- [Assigned task]: Print, exactly and without pictures, the lines from the one where "Data analytics" appears down to the end of the entries.

- [Data extracts]:

● ● ●

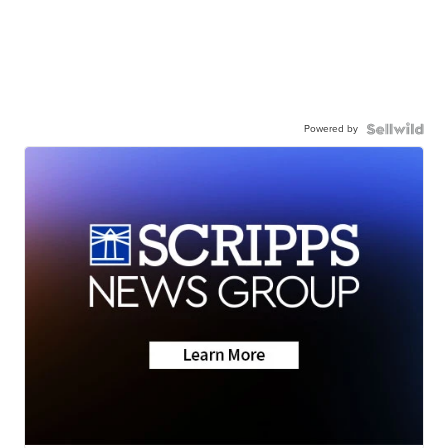
Powered by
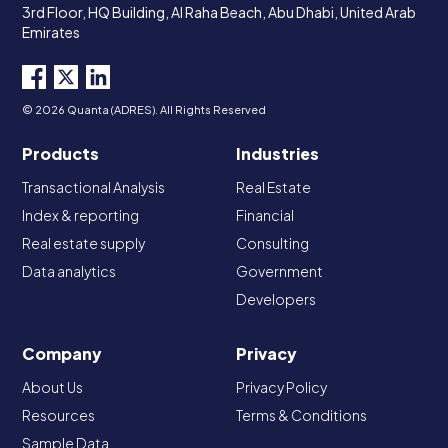
3rd Floor, HQ Building, Al Raha Beach, Abu Dhabi, United Arab
Emirates
© 2026 Quanta (ADRES). All Rights Reserved
Products
Industries
Transactional Analysis
Real Estate
Index & reporting
Financial
Real estate supply
Consulting
Data analytics
Government
Developers
Company
Privacy
About Us
Privacy Policy
Resources
Terms & Conditions
Sample Data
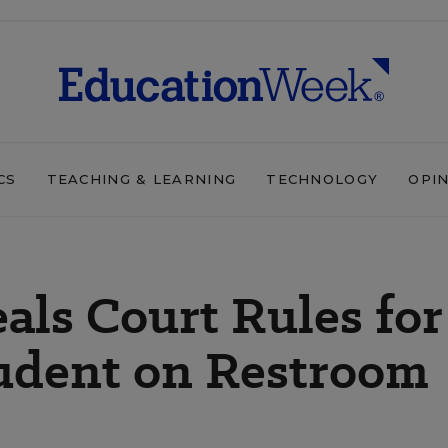
CS
TEACHING & LEARNING
TECHNOLOGY
OPI
eals Court Rules for
udent on Restroom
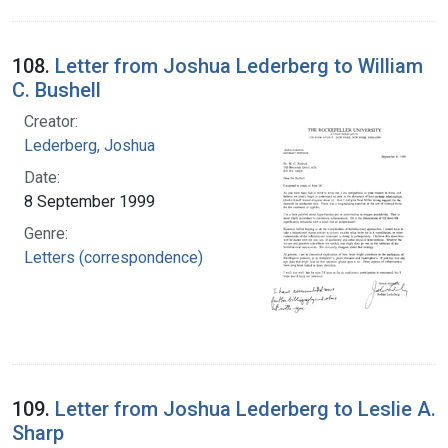
108.
Letter from Joshua Lederberg to William
C. Bushell
Creator:
Lederberg, Joshua
Date:
8 September 1999
Genre:
Letters (correspondence)
109.
Letter from Joshua Lederberg to Leslie A.
Sharp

● ● ●

- [Exercise solution]:
Data analytics
Government
Developers
Company
Privacy
About Us
Privacy Policy
Resources
Terms & Conditions
Sample Data
CS
TEACHING & LEARNING
TECHNOLOGY
OPI
eals Court Rules for
udent on Restroom
108.
Letter from Joshua Lederberg to William
C. Bushell
Creator:
Lederberg, Joshua
Date:
8 September 1999
Genre:
Letters (correspondence)
109.
Letter from Joshua Lederberg to Leslie A.
Sharp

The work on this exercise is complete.